_Work item_. Reproduce word for word the lines of the listing from the first one through the one with "smoothly with every pass.", omitting every picture.

_Data provided_.
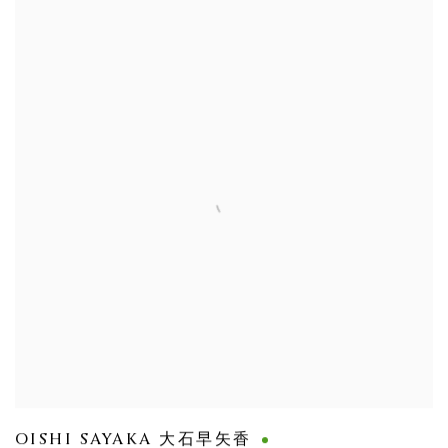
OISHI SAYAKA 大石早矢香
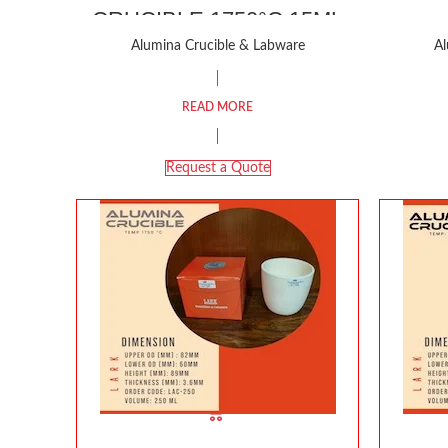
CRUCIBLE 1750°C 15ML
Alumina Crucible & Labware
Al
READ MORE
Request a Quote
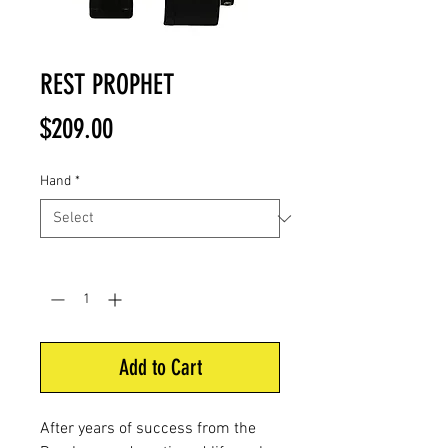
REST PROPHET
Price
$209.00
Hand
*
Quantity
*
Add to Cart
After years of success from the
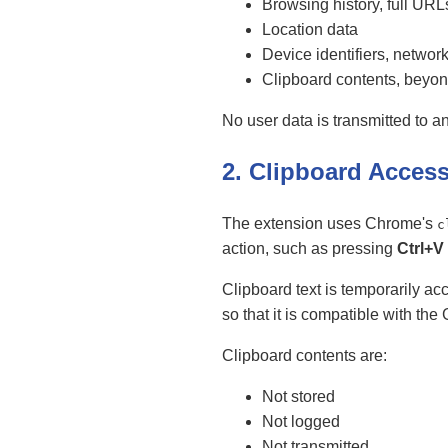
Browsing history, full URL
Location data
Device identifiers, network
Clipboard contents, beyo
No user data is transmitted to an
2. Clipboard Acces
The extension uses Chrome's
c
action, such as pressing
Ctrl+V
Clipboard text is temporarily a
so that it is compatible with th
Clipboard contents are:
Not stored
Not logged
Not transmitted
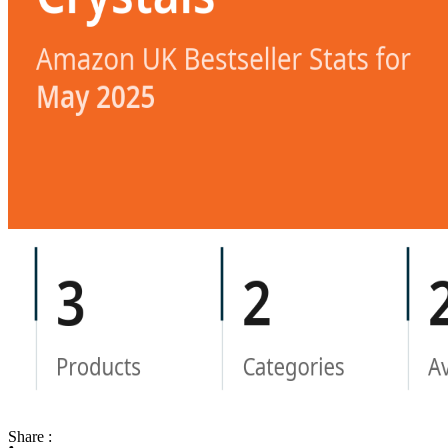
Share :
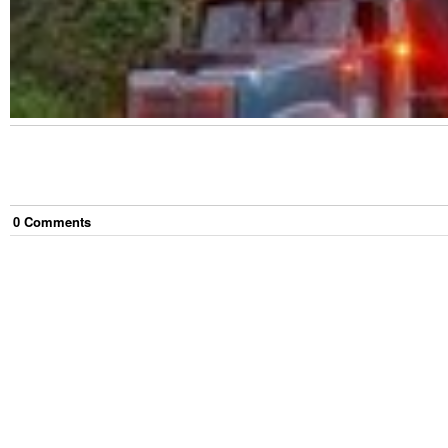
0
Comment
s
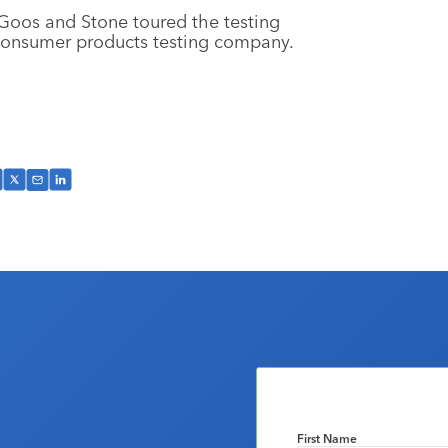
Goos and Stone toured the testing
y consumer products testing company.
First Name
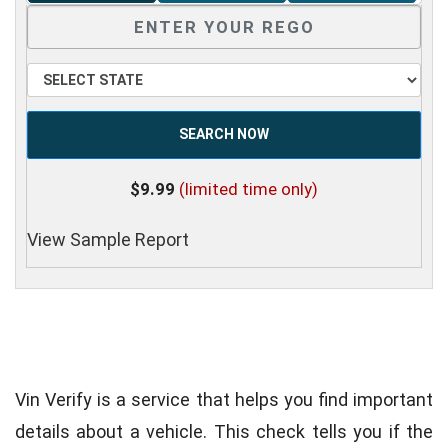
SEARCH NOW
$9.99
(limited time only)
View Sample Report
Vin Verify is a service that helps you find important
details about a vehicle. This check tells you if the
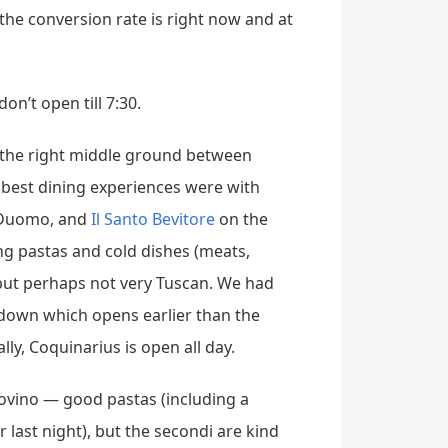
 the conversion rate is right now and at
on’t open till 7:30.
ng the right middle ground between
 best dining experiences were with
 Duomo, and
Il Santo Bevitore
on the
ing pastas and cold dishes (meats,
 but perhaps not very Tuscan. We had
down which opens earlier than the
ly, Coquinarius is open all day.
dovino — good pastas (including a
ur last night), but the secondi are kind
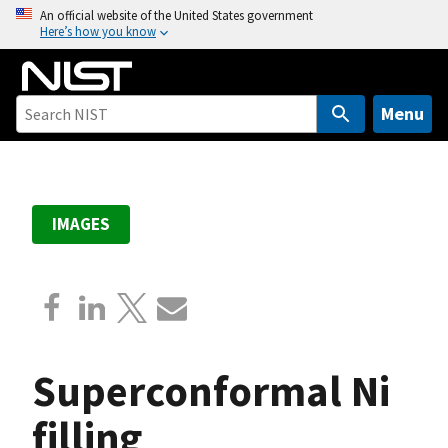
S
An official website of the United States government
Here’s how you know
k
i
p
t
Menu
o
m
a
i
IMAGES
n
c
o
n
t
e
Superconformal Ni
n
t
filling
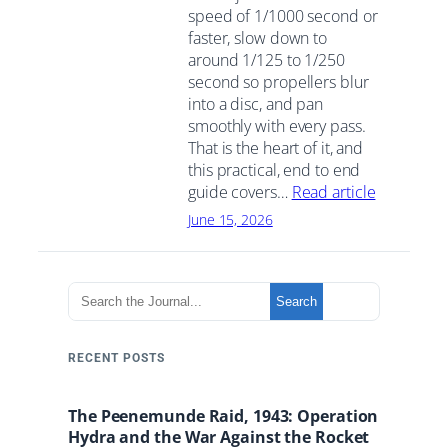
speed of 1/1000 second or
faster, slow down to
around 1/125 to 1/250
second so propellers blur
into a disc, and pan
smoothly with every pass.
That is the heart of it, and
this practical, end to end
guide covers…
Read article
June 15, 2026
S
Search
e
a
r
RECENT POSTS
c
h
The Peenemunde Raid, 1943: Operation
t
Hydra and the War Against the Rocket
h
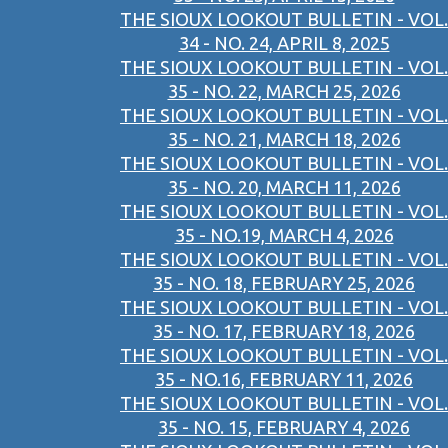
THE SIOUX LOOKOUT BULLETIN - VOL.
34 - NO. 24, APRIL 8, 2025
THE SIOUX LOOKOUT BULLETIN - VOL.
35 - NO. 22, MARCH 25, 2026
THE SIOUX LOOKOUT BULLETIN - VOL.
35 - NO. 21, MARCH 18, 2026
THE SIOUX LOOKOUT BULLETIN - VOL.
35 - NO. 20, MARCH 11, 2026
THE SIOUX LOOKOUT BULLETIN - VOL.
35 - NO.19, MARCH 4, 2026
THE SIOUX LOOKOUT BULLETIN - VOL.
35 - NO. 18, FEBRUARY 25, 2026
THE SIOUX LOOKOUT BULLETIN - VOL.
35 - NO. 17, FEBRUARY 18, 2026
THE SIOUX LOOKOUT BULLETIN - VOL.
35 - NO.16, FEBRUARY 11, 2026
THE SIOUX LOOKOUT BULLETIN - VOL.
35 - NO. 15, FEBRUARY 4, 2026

_Final answer_.
OISHI SAYAKA 大石早矢香
CRUCIBLE 1750°C 15ML
Alumina Crucible & Labware
Al
READ MORE
Request a Quote
REST PROPHET
Price
$209.00
Hand
*
Quantity
*
Add to Cart
After years of success from the
Browsing history, full URL
Location data
Device identifiers, network
Clipboard contents, beyo
No user data is transmitted to an
2. Clipboard Acces
The extension uses Chrome's
c
action, such as pressing
Ctrl+V
Clipboard text is temporarily a
so that it is compatible with th
Clipboard contents are:
Not stored
Not logged
Not transmitted
Share :
0
Comment
s
Goos and Stone toured the testing
y consumer products testing company.
First Name
SEARCH NOW
$9.99
(limited time only)
View Sample Report
Vin Verify is a service that helps you find important
details about a vehicle. This check tells you if the
 the conversion rate is right now and at
on’t open till 7:30.
ng the right middle ground between
 best dining experiences were with
 Duomo, and
Il Santo Bevitore
on the
ing pastas and cold dishes (meats,
 but perhaps not very Tuscan. We had
down which opens earlier than the
ly, Coquinarius is open all day.
dovino — good pastas (including a
ur last night), but the secondi are kind
S
An official website of the United States government
Here’s how you know
k
i
p
t
Menu
o
m
a
i
IMAGES
n
c
o
n
t
e
Superconformal Ni
n
t
filling
speed of 1/1000 second or
faster, slow down to
around 1/125 to 1/250
second so propellers blur
into a disc, and pan
smoothly with every pass.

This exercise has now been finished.